> [What is expected] Among the entries below, extract exactly the lines that run from the one with "For every named" through the one with "MANNESMANN DEMAG (859, 430)", both ends included.

== Input for this task ==

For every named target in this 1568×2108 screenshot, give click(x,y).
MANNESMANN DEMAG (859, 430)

===
== Input for this task ==

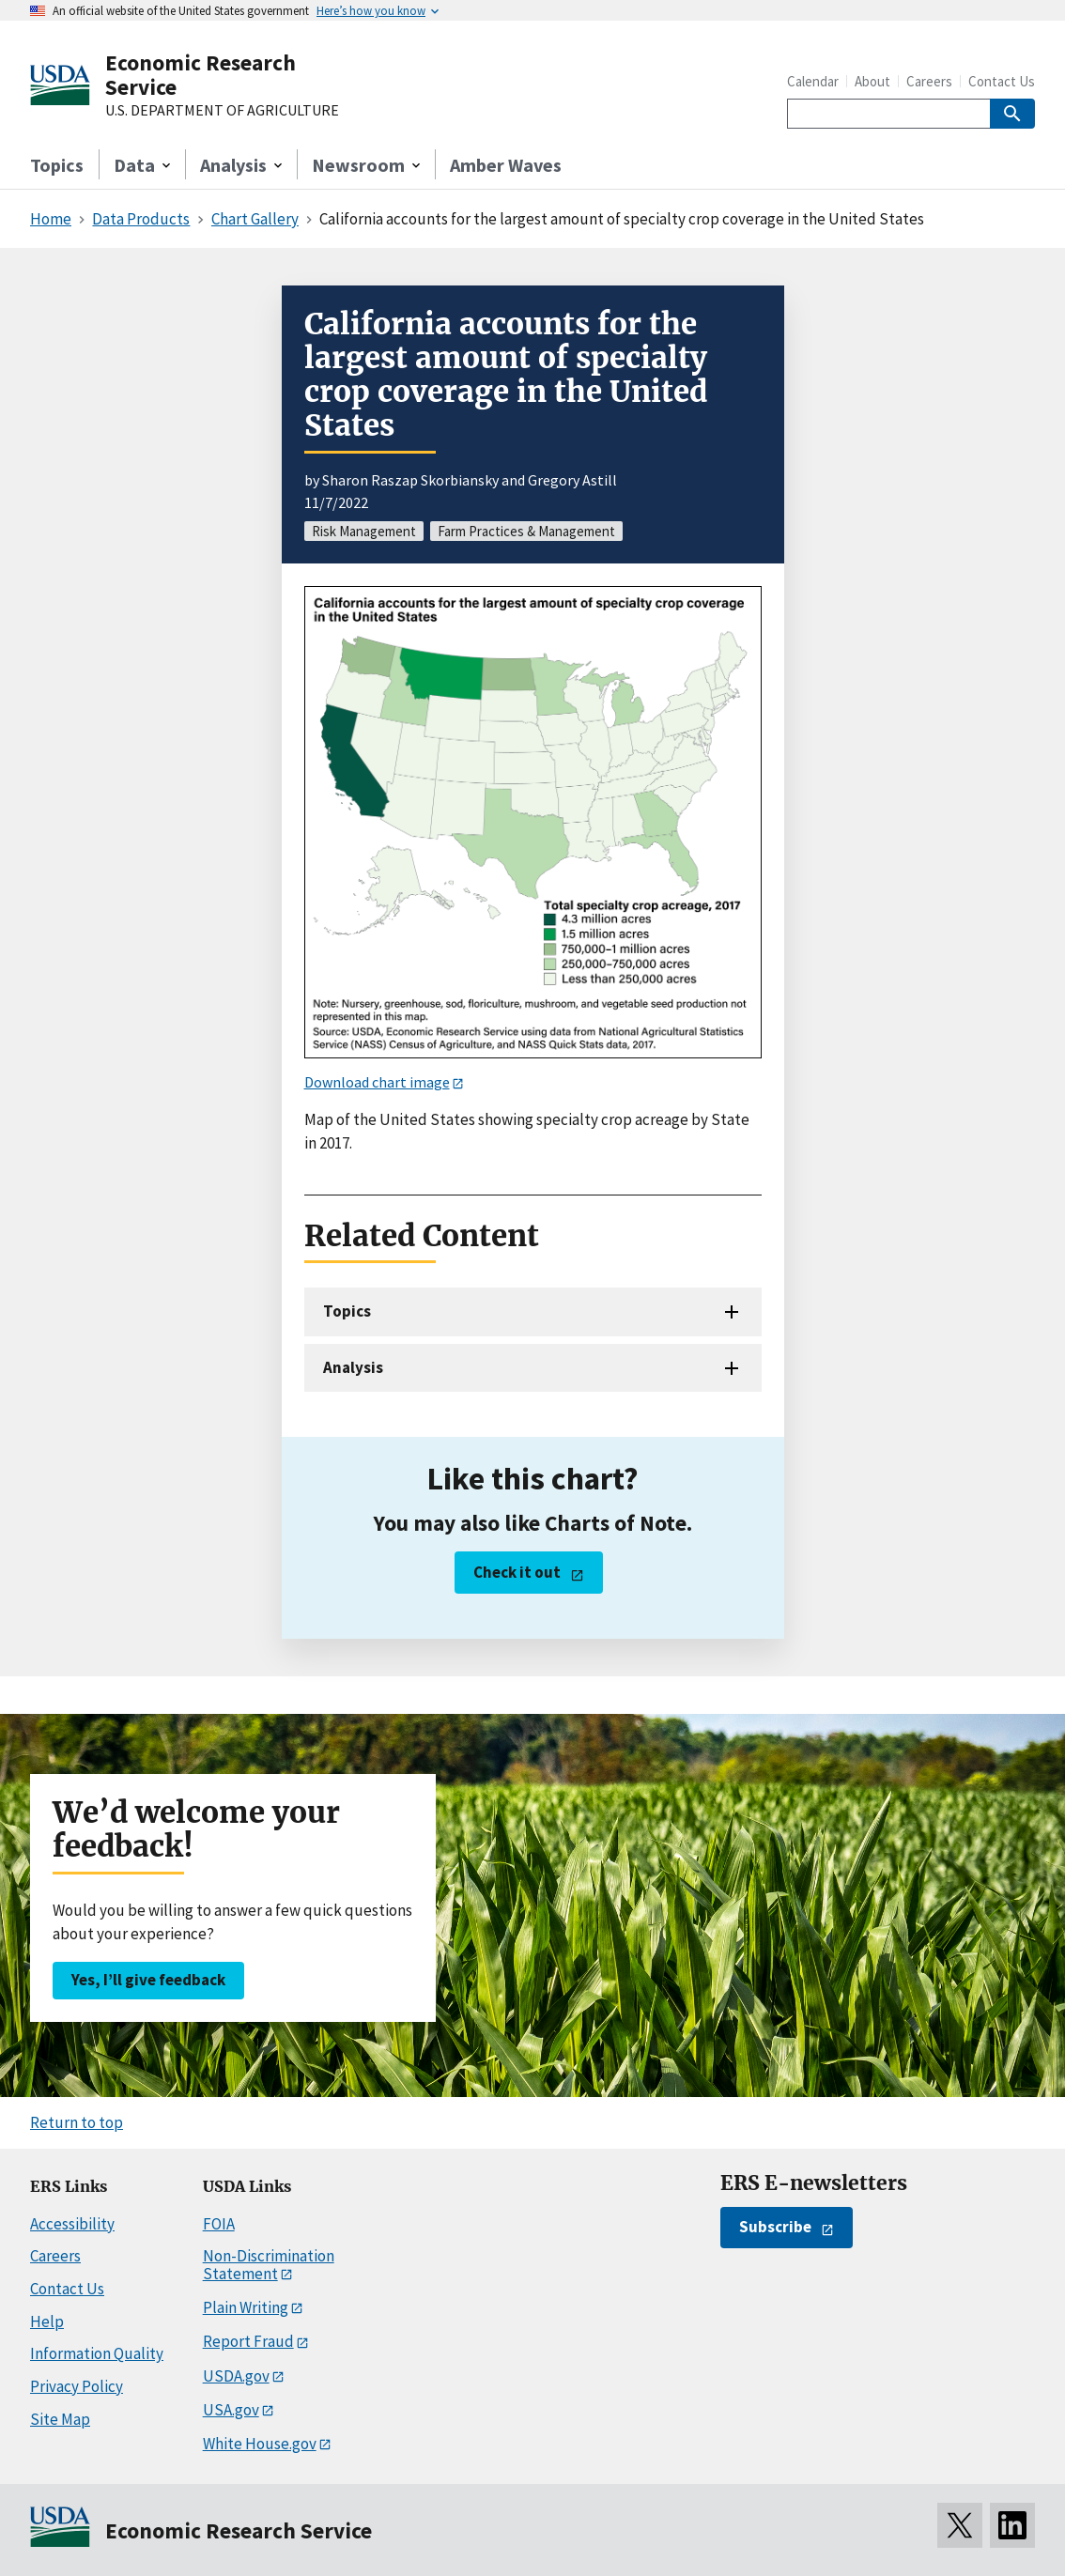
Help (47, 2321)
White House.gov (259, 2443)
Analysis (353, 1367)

===

> [Exercise solution]
For every named target in this 1568×2108 screenshot, give click(x,y).
MANNESMANN DEMAG (859, 430)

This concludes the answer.